~~useful for interview

simple python

numbers

float('inf')
float('-inf')
# ^+-*/ and ><= etc work as expected, can lead to nan (e.g. inf-inf)
float('nan')

how to check variables a and b ref same object

(not just equals but exact same reference)

x is y

how == works for containers (dict, list, etc)

always deep comparison, e.g.

[1, 2, [3, 4]] == [1, 2, [3, 4]] # True
Counter(s) == Counter(t) # to check for anagrams

==, id, hash for custom objects

when you define new class unless you decide to override it's automatically creating (among others) these methods for you

__eq__, __hash__
if you OVERRIDE __eq__ - hash will be disabled by python for this object (you need to override this method if you want to use it)
default __eq__ and __hash__ compares object BY ID (address in memory). id(obj)

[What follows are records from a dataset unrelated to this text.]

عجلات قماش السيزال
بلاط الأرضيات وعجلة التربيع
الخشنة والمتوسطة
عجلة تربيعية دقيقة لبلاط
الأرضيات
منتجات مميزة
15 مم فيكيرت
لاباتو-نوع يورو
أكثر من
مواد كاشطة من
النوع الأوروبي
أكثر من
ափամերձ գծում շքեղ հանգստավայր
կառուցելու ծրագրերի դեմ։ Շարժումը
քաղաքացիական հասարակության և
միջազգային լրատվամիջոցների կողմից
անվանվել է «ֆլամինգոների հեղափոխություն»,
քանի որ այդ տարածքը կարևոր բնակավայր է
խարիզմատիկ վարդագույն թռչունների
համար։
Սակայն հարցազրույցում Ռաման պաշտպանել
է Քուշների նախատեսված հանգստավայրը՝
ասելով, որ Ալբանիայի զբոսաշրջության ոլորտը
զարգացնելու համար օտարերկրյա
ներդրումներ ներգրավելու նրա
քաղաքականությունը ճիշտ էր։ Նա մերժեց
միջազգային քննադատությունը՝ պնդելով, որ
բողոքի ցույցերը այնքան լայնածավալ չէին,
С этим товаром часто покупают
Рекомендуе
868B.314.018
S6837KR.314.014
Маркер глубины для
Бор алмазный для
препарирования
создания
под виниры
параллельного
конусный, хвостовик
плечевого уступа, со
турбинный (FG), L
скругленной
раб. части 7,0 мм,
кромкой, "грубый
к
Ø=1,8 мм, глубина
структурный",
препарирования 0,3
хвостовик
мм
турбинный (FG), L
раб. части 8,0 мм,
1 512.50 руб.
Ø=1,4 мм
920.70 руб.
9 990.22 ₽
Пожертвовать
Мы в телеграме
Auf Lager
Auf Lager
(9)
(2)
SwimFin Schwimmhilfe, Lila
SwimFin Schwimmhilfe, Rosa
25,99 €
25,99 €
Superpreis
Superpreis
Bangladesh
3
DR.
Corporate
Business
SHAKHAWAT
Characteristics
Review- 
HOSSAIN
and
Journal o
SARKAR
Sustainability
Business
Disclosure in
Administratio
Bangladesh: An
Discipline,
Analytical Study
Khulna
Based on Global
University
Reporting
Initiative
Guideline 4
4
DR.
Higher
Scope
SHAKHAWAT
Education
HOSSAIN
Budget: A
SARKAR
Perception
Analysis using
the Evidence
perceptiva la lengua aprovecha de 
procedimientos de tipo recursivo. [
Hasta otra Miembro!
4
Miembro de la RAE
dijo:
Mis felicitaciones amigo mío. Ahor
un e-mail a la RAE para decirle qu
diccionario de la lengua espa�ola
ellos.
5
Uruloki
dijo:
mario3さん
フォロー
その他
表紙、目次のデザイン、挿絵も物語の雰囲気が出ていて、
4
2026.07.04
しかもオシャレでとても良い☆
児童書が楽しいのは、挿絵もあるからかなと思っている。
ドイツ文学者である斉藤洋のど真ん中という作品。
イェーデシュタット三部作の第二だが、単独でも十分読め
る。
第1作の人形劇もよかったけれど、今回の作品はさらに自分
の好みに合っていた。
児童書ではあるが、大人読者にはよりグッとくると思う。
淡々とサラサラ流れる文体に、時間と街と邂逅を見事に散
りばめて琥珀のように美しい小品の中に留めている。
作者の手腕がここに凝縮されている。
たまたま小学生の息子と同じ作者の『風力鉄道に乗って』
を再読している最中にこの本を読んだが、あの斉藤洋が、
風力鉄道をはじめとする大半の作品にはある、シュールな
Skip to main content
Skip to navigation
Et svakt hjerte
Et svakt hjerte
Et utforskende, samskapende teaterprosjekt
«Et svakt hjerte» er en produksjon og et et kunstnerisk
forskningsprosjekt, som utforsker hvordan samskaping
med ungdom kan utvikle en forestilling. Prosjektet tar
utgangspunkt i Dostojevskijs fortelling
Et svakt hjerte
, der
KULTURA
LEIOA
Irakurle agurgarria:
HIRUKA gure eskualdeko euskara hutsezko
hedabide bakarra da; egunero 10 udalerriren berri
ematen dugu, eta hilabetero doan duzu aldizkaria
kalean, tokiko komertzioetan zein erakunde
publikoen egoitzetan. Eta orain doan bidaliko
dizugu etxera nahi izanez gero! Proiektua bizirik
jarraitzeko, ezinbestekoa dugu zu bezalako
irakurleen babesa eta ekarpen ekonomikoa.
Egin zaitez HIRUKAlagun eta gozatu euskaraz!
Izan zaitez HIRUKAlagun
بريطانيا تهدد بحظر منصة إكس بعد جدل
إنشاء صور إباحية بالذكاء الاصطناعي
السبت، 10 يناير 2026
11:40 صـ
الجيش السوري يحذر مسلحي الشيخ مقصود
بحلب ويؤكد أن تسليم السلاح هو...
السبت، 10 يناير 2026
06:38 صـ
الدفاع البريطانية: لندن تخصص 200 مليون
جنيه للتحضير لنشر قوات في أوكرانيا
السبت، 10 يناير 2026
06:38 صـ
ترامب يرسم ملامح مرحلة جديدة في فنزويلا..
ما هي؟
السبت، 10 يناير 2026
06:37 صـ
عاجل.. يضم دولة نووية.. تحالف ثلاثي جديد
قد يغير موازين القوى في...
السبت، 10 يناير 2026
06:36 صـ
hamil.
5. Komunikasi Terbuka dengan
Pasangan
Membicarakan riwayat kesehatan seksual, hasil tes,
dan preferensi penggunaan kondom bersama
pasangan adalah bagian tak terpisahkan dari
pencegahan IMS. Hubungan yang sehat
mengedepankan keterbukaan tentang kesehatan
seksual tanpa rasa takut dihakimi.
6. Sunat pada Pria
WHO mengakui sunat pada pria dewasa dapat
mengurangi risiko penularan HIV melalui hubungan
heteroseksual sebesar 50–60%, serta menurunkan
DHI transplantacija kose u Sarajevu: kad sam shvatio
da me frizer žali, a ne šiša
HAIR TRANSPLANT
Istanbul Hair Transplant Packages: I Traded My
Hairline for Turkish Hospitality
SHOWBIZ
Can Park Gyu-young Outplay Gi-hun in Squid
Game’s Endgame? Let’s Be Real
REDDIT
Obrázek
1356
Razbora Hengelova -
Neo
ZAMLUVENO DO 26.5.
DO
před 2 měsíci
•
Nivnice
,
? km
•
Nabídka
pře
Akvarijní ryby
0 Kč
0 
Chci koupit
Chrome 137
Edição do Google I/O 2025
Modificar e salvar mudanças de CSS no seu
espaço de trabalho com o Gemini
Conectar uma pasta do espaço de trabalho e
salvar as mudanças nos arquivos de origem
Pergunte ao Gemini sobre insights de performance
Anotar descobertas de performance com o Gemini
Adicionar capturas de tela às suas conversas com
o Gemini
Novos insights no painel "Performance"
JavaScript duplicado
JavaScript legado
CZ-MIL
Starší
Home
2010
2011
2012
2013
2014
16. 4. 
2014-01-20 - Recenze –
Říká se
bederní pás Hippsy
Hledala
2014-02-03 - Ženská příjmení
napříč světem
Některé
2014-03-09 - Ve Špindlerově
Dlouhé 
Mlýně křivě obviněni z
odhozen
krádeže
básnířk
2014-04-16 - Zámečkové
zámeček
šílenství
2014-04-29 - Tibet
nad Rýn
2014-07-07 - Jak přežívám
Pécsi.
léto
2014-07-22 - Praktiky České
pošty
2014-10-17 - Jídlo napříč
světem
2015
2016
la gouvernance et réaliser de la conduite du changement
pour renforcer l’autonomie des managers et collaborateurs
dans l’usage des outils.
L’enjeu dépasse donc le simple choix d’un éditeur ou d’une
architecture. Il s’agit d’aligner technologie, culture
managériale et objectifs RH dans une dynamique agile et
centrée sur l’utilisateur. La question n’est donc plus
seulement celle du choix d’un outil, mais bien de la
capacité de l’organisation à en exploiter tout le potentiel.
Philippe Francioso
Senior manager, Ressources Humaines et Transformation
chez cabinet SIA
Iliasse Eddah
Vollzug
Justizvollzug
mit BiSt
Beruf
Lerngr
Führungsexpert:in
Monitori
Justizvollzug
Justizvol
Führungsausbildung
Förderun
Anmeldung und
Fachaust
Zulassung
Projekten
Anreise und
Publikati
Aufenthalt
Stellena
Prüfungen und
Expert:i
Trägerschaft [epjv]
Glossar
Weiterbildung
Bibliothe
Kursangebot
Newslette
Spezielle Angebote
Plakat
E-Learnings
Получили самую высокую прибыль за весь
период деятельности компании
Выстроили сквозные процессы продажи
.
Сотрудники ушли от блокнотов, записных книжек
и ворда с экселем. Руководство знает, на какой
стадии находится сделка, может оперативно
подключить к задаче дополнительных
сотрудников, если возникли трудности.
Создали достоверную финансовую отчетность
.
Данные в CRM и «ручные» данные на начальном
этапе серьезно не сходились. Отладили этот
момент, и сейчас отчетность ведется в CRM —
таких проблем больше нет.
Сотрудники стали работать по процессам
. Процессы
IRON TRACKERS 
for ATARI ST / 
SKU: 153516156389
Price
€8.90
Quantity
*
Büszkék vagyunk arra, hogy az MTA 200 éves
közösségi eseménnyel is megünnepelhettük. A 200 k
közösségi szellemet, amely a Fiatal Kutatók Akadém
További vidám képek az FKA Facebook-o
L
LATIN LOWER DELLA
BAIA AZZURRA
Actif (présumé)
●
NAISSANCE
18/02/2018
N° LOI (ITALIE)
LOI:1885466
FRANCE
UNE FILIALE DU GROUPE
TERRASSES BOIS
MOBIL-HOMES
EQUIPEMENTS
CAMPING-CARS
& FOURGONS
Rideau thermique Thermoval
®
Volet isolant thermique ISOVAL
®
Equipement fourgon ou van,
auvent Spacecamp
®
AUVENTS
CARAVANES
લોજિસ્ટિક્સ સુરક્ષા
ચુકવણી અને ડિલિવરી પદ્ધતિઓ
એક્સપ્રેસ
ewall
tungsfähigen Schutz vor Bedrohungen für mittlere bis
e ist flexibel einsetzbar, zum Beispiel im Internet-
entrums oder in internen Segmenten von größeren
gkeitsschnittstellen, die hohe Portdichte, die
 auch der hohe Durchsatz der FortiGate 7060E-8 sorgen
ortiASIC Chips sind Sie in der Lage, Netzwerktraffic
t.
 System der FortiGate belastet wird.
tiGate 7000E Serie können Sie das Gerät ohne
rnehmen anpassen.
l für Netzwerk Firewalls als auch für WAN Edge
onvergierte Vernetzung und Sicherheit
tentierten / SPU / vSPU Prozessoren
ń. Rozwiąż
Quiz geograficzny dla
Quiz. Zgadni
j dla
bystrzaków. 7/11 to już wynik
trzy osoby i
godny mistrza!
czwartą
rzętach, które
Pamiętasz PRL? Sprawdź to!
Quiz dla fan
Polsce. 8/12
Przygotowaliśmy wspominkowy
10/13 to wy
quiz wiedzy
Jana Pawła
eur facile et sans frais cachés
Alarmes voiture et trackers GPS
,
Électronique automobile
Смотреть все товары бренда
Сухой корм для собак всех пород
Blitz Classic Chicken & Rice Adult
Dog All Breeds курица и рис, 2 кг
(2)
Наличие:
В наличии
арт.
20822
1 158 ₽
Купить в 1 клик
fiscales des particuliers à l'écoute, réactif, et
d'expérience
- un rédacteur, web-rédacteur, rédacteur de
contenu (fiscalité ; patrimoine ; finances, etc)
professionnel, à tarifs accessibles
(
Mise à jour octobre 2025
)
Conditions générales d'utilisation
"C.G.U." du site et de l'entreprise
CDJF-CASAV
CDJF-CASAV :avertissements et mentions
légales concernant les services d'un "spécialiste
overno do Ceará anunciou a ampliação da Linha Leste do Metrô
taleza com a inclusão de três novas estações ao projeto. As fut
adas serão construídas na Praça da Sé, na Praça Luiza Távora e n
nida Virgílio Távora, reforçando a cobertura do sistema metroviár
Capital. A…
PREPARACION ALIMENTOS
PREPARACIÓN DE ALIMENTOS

`hash` invariants to comply

if a==b then hash(a)==hash(b) must be true
immutability - during object's lifetime value of __hash__ should be always the same
must return int (not float or other types)

about `id(x)`

it returns address of object in memory casted to int. for 64-bit system up to 2^64-1 but less in practice (because OS usually restricts it to 48 bits only)

can you use custom object as key of a dict?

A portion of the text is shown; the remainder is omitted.